I barely recognized this as David Bowie the first time I put on this record. It’s not very often that David Bowie sounds so…unhinged. Well, Pin Ups is a covers record, and he made a point of picking weird and unexpected songs. This one is from The Pretty Things, one of the first garage rock bands, and the original sounds like it was recorded inside of a large dumpster. Which is the opposite of the usual Bowie approach, and which is what makes for a weird selection. It is, of course, trailblazing, because hardly anybody was doing cover records in 1973. It almost feels like a novelty record, because it’s very very campy, almost too silly. But fun.
Nothing warms my cold Russian heart like the thought of the German infantry freezing to death on the steppes of the Motherland. So this deeply researched and historically accurate narrative ballad by Al Stewart hits me close to home in a way that pretty much nothing else does. Western European pop culture has rarely taken any notice of the Eastern bloc, making it a very one-sided love affair for music lovers living on the wrong side of the Iron Curtain. So thanks not only for the shout-out, Al Stewart, but also for the vivid and accurate depiction of the war years. Like everyone, I grew up viewing the Russian resistance of the Nazi invasion and subsequent victory as the height of national heroism, and a point of pride in a history in which points of pride are notably few and far between. Of course, even a casual bit of research shows that the great victory was mostly the result of bad weather and a massive disregard for human life, rather than military competence or firepower. We’re really really proud that millions of our own people also froze – or starved – to death in the same war, but bravely! (We’re also inordinately proud of that time we burned down our own capital.) And, as mentioned in the final lines of the song, most of the soldiers who managed to survive the frontlines were killed or imprisoned on return. Because their first-hand testimony might have contradicted the heroic official narrative, which would have been a real downer for the people, so yeah, those guys had to go die in a gulag. When you say it like that, it makes sense why nobody wants to learn about Russian history and culture; it’s a stinking centuries-old mass grave with a pretty red flag on top.

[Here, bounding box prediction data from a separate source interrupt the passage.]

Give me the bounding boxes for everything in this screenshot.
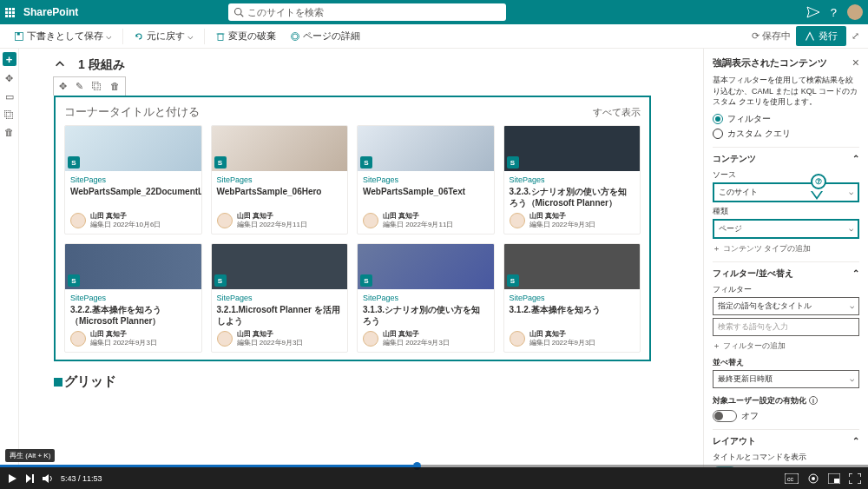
section-title: 1 段組み <box>78 57 125 73</box>
site-badge-icon: S <box>68 156 80 169</box>
site-badge-icon: S <box>507 274 519 287</box>
content-card[interactable]: S SitePages 3.2.2.基本操作を知ろう（Microsoft Pla… <box>64 243 202 353</box>
suite-bar: SharePoint このサイトを検索 ? <box>0 0 868 24</box>
collapse-icon[interactable] <box>54 58 66 73</box>
content-card[interactable]: S SitePages WebPartsSample_06Hero 山田 真知子… <box>211 125 349 235</box>
card-breadcrumb: SitePages <box>510 175 635 184</box>
type-label: 種類 <box>713 206 859 217</box>
filter-text-input[interactable]: 検索する語句を入力 <box>713 318 859 336</box>
panel-title: 強調表示されたコンテンツ <box>713 56 827 69</box>
site-badge-icon: S <box>507 156 519 169</box>
svg-rect-26 <box>834 479 839 483</box>
edit-date: 編集日 2022年9月11日 <box>383 221 453 229</box>
undo-button[interactable]: 元に戻す⌵ <box>128 28 199 44</box>
publish-button[interactable]: 発行 <box>796 26 846 46</box>
edit-date: 編集日 2022年9月3日 <box>529 221 596 229</box>
author-name: 山田 真知子 <box>383 212 453 221</box>
user-avatar[interactable] <box>847 4 863 20</box>
card-title: 3.2.1.Microsoft Planner を活用しよう <box>217 304 343 327</box>
expand-icon[interactable]: ⤢ <box>852 30 859 42</box>
see-all-link[interactable]: すべて表示 <box>593 106 641 119</box>
content-card[interactable]: S SitePages WebPartsSample_22DocumentLib… <box>64 125 202 235</box>
edit-date: 編集日 2022年9月3日 <box>237 339 304 347</box>
duplicate-icon[interactable]: ⿻ <box>4 109 14 120</box>
add-filter-link[interactable]: ＋ フィルターの追加 <box>713 340 859 352</box>
author-name: 山田 真知子 <box>237 212 307 221</box>
content-card[interactable]: S SitePages 3.1.2.基本操作を知ろう 山田 真知子編集日 202… <box>503 243 641 353</box>
card-thumbnail: S <box>212 244 348 289</box>
webpart-toolbar: ✥ ✎ ⿻ 🗑 <box>53 76 126 96</box>
add-section-button[interactable]: + <box>3 52 16 66</box>
app-launcher-icon[interactable] <box>5 8 15 17</box>
card-thumbnail: S <box>504 244 641 289</box>
pip-button[interactable] <box>828 473 840 484</box>
move-handle-icon[interactable]: ✥ <box>57 79 69 94</box>
type-dropdown[interactable]: ページ⌵ <box>713 219 859 239</box>
author-name: 山田 真知子 <box>383 330 450 339</box>
discard-button[interactable]: 変更の破棄 <box>210 28 281 44</box>
author-name: 山田 真知子 <box>90 212 161 221</box>
time-display: 5:43 / 11:53 <box>61 474 102 483</box>
add-content-type-link[interactable]: ＋ コンテンツ タイプの追加 <box>713 243 859 254</box>
filter-sort-header[interactable]: フィルター/並べ替え⌃ <box>713 268 859 280</box>
content-card[interactable]: S SitePages 3.2.1.Microsoft Planner を活用し… <box>211 243 349 353</box>
author-name: 山田 真知子 <box>237 330 304 339</box>
author-avatar <box>510 213 525 228</box>
sort-dropdown[interactable]: 最終更新日時順⌵ <box>713 370 859 388</box>
brand: SharePoint <box>23 6 78 18</box>
help-icon[interactable]: ? <box>831 6 837 19</box>
filter-dropdown[interactable]: 指定の語句を含むタイトル⌵ <box>713 297 859 315</box>
highlighted-content-webpart[interactable]: コーナータイトルと付ける すべて表示 S SitePages WebPartsS… <box>54 96 651 361</box>
saving-status: ⟳ 保存中 <box>752 30 791 43</box>
next-button[interactable] <box>24 473 35 484</box>
webpart-title[interactable]: コーナータイトルと付ける <box>64 104 200 120</box>
author-avatar <box>510 331 525 347</box>
author-avatar <box>217 331 233 347</box>
move-icon[interactable]: ✥ <box>5 73 13 84</box>
author-avatar <box>70 331 86 347</box>
radio-custom-query[interactable]: カスタム クエリ <box>713 128 859 140</box>
delete-icon[interactable]: 🗑 <box>4 127 14 137</box>
save-draft-button[interactable]: 下書きとして保存⌵ <box>9 28 117 44</box>
card-title: 3.1.3.シナリオ別の使い方を知ろう <box>363 304 489 327</box>
search-input[interactable]: このサイトを検索 <box>228 3 506 21</box>
content-card[interactable]: S SitePages 3.1.3.シナリオ別の使い方を知ろう 山田 真知子編集… <box>357 243 495 353</box>
audience-label: 対象ユーザー設定の有効化i <box>713 395 859 406</box>
card-thumbnail: S <box>358 244 494 289</box>
radio-filter[interactable]: フィルター <box>713 113 859 125</box>
content-card[interactable]: S SitePages WebPartsSample_06Text 山田 真知子… <box>357 125 495 235</box>
layout-section-header[interactable]: レイアウト⌃ <box>713 435 859 447</box>
site-badge-icon: S <box>68 274 80 287</box>
edit-date: 編集日 2022年9月3日 <box>529 339 596 347</box>
svg-point-7 <box>293 34 298 39</box>
fullscreen-button[interactable] <box>849 473 861 484</box>
cc-button[interactable]: cc <box>785 473 799 484</box>
send-icon[interactable] <box>806 6 820 18</box>
settings-button[interactable] <box>807 472 819 485</box>
delete-wp-icon[interactable]: 🗑 <box>108 79 122 94</box>
site-badge-icon: S <box>360 274 372 287</box>
author-name: 山田 真知子 <box>529 330 596 339</box>
card-breadcrumb: SitePages <box>217 294 343 302</box>
edit-icon[interactable]: ✎ <box>74 79 85 94</box>
content-section-header[interactable]: コンテンツ⌃ <box>713 153 859 165</box>
card-thumbnail: S <box>358 126 494 171</box>
author-avatar <box>363 213 378 228</box>
layout-icon[interactable]: ▭ <box>5 91 14 102</box>
source-label: ソース <box>713 169 859 181</box>
close-panel-button[interactable]: × <box>852 56 859 69</box>
search-placeholder: このサイトを検索 <box>247 6 324 19</box>
card-thumbnail: S <box>65 126 201 171</box>
page-details-button[interactable]: ページの詳細 <box>285 28 365 44</box>
audience-toggle[interactable]: オフ <box>713 410 859 422</box>
copy-icon[interactable]: ⿻ <box>90 79 103 94</box>
play-button[interactable] <box>7 473 17 484</box>
card-title: WebPartsSample_06Hero <box>217 186 343 207</box>
svg-rect-20 <box>32 474 34 483</box>
volume-button[interactable] <box>42 473 54 484</box>
canvas: 1 段組み ✥ ✎ ⿻ 🗑 コーナータイトルと付ける すべて表示 S SiteP… <box>19 49 703 467</box>
content-card[interactable]: S SitePages 3.2.3.シナリオ別の使い方を知ろう（Microsof… <box>503 125 641 235</box>
source-dropdown[interactable]: このサイト⌵ <box>713 182 859 202</box>
title-cmd-label: タイトルとコマンドを表示 <box>713 452 859 463</box>
card-breadcrumb: SitePages <box>70 294 196 302</box>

Any excuse to listen to a lot of T. Rex. I’ll be over here doing that. I’m aware that I’m most likely the only one who cares about the minute gradiations of the T. Rex sound over time, or the steps Marc Bolan took that were ahead of his time. Bolan’s problem was that he was ahead of the times but not far enough ahead to get all the credit for it before others caught up and popularized his ideas into the stratosphere. Still, the T. Rex sound is instantly recognizable, and nobody else ever sounded quite like that.